Fri. Mar 29th, 2024

The National Council for Teacher Education (NCTE) is going to shut down poor quality teacher education institutions as the capacity of these institutes have increased by six times more than that needed and is also going to conduct first ever performance appraisal survey of around 19,000 institutes.

The B.Ed has become a degree for marriage, not teaching. That must change, Our agenda is to close down the bad colleges,” NCTE chairperson Satbir Bedi told in a interview.

If we apply simple mathematics then these 19,000 teacher training institutes each have about 100 seats will potentially produce near about 19 lakh graduates every year and if we look at the recommended teacher-student ratio of 1:27 then the country’s 26 crore students need only 90 lakh teachers overall. If each teacher serves about near 30 years than the need for new teaching candidates is only about three lakh, said Dr. Bedi.

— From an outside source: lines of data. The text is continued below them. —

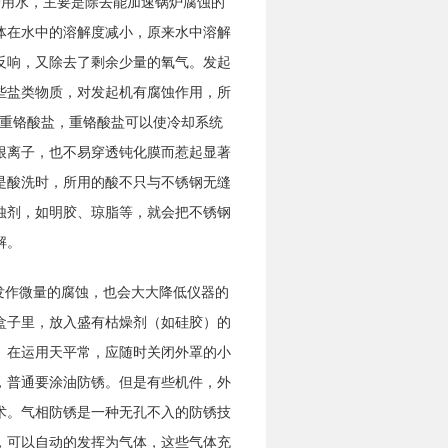
炉用水，主要是除去能加速锅炉腐蚀的
体在水中的溶解度减小，原来水中溶解
反响，又除去了剩余少量的氧气。发起
些盐类物质，对发起机有腐蚀作用，所
的重铬酸盐，重铬酸盐可以使冷却系统
根离子，也不易穿透钝化膜而惹起显著
是酸洗时，所用的酸不只与不锈钢无缝
蚀剂，如明胶、琼脂等，就会把不锈钢
解。
发作微量的腐蚀，也会大大降低仪器的
盒子里，放入盛有枯燥剂（如硅胶）的
。在运用天平常，应随时关闭外罩的小
，普通要涂油防锈。但是有些机件，外
术。气相防锈是一种无孔不入的防锈技
，可以自动的发挥为气体，这些气体充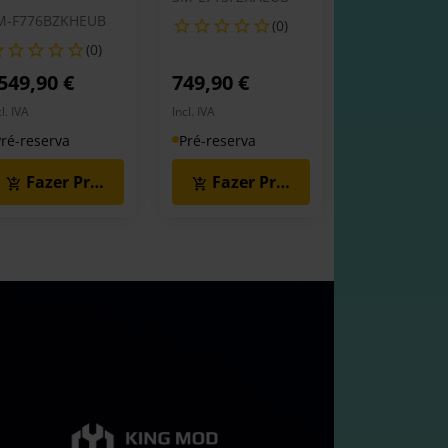
M-F776BZKHEUB
(0)
(0)
549,90 €
749,90 €
cl. IVA
Incl. IVA
ré-reserva
Pré-reserva
Fazer Pré-Reserva
Fazer Pré-Reserva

Even if we leave aside the fly-by-night institutions and graduates who obtain B.Ed degrees without attending any class and with no intention of ever becoming a teacher, there are simply too many graduates seeking too few jobs.

“Even if we close down 10,000 institutions, we would still be oversubscribed by three times,” noted Dr. Bedi.

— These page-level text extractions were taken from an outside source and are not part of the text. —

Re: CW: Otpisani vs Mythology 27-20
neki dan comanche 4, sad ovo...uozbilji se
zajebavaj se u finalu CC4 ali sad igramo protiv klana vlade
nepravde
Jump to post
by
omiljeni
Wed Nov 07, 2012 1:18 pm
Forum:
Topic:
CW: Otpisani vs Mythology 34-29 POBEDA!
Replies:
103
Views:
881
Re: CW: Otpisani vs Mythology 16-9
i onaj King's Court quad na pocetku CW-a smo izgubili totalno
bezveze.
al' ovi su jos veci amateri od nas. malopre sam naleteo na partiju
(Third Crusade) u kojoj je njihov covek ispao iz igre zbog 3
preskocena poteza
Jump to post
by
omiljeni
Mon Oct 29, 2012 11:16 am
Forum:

“There is oversupply of teachers and this is the main reason for derogation of the teaching profession. That’s why they get away with paying ₹2,000-3,000 per month for a teacher who is supposed to be a leader, a motivator, a counsellor to a generation of children.”

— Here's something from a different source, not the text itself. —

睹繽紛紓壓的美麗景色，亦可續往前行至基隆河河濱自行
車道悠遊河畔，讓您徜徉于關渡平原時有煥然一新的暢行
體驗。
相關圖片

The NCTE will try it best to complete its performance appraisal process and weed out the worst institutions before the next academic year to bring in a fresh set of candidates.

More than just repairing a broken system, the Council wants to start new initiatives that will include :

  • 700 model institutions (at least one per district).
  • A new leadership training programme for principals and head teachers and an experimental international teaching qualification.
  • This would minimise the mushrooming international school market and also potentially prepare teachers who want to take their skills abroad.

“If we can export nurses, then why not teachers?” asked Dr. Bedi. “Instead of running the random B.Ed for the marriage market, if we want to do something meaningful for society, to attract good people to the sector, can’t we design a course for those who really want to teach? This is the profession on which the future depends.”

In response to the new regulations of NCTE each regional headquarters and state authority decided to interpret it differently, and they added complication that many low-quality institutions are owned by major political players. “It will only lead to multiplication of court cases, with the tragic fall out of low quality teacher institutions.”